● **TASK TO COMPLETE**
Scan the entries for lines with the word "Schneider" and copy those lines.

====== EXERCISE MATERIAL

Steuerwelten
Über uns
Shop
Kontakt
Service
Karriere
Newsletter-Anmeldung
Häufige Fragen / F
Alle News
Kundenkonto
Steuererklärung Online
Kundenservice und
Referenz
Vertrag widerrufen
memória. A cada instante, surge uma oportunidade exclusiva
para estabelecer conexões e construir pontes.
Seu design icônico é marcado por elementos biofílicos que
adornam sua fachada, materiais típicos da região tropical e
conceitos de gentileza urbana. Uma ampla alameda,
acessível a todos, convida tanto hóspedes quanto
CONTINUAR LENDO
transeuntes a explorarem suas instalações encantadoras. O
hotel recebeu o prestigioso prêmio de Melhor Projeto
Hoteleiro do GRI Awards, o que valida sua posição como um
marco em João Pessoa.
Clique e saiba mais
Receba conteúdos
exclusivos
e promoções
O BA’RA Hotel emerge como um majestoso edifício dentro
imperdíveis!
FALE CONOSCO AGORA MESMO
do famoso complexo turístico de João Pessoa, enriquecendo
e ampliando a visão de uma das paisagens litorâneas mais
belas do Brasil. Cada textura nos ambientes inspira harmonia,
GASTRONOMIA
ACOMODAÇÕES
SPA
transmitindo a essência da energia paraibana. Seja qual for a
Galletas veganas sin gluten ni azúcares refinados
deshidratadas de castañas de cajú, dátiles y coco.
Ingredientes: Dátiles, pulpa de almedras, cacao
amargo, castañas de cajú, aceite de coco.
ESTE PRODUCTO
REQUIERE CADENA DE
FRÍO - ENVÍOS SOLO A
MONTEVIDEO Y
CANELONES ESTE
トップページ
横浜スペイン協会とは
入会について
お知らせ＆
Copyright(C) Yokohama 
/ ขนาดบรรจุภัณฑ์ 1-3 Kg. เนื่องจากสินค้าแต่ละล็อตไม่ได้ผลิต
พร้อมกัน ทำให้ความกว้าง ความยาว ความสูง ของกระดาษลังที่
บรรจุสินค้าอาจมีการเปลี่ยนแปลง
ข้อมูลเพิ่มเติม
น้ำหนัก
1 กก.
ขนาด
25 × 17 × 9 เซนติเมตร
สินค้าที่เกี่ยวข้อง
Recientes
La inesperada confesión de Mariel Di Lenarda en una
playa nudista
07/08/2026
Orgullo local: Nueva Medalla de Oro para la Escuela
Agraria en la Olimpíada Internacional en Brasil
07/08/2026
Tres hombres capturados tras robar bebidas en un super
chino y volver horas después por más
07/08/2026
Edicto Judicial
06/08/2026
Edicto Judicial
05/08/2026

============
====== EXERCISE MATERIAL

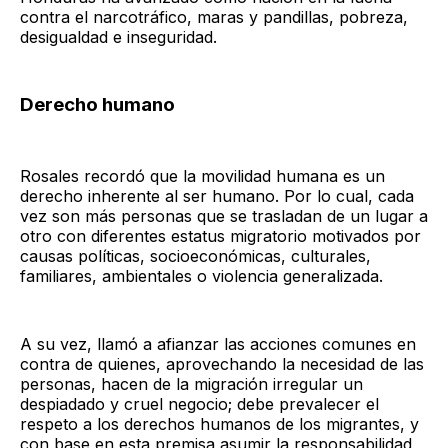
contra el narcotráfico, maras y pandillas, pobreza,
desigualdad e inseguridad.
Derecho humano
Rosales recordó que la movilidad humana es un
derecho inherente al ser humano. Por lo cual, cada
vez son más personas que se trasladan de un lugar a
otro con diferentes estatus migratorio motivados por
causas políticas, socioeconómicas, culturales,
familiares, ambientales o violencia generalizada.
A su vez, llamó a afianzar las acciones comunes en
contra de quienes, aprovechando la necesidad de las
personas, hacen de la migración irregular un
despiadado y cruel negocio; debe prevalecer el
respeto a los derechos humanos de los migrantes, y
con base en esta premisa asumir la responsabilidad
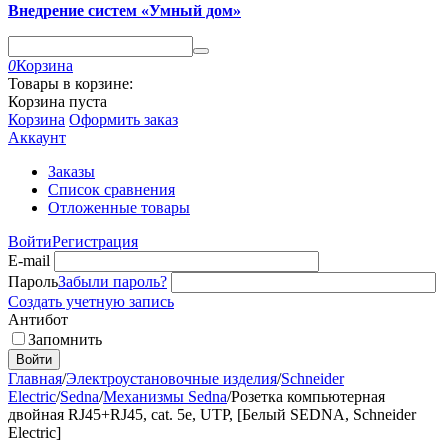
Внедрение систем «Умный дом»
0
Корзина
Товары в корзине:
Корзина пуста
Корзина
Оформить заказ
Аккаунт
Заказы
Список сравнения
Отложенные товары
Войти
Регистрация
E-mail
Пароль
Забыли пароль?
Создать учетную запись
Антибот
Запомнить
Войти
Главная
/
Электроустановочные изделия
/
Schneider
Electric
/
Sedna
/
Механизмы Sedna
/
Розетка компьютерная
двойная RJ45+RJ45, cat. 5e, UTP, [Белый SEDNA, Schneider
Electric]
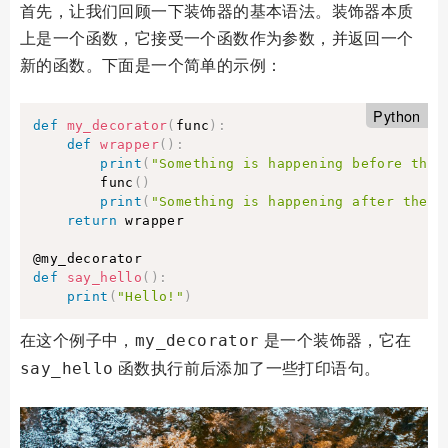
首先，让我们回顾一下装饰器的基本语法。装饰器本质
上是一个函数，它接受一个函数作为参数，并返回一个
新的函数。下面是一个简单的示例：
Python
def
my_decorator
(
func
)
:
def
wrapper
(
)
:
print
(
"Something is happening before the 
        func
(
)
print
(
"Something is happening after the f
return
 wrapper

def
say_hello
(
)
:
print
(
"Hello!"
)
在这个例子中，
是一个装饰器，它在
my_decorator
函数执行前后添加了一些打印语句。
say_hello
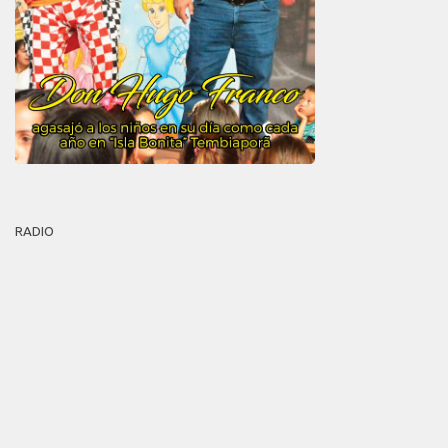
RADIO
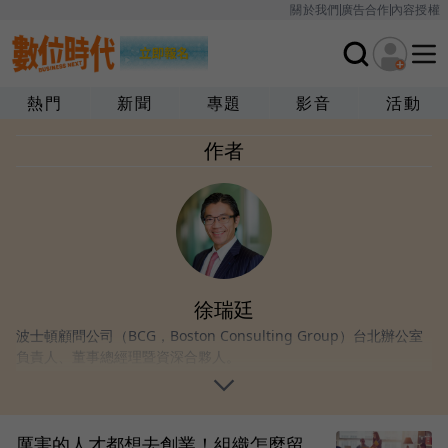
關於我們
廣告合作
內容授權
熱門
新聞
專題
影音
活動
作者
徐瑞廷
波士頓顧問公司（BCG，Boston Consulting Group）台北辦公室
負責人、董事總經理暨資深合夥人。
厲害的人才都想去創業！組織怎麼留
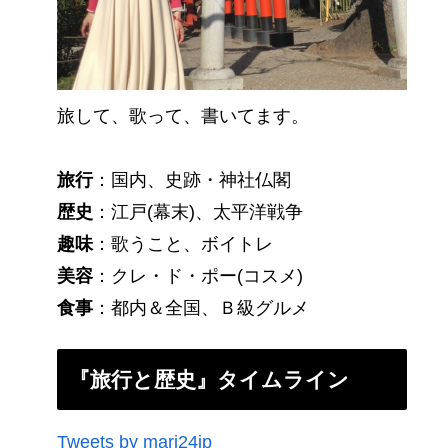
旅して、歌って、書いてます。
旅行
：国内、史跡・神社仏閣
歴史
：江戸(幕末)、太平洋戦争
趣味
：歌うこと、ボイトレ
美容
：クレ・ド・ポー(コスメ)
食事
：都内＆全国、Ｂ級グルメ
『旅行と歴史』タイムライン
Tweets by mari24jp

============

● **RESULT BELOW**
Schneider
двойная RJ45+RJ45, cat. 5e, UTP, [Белый SEDNA, Schneider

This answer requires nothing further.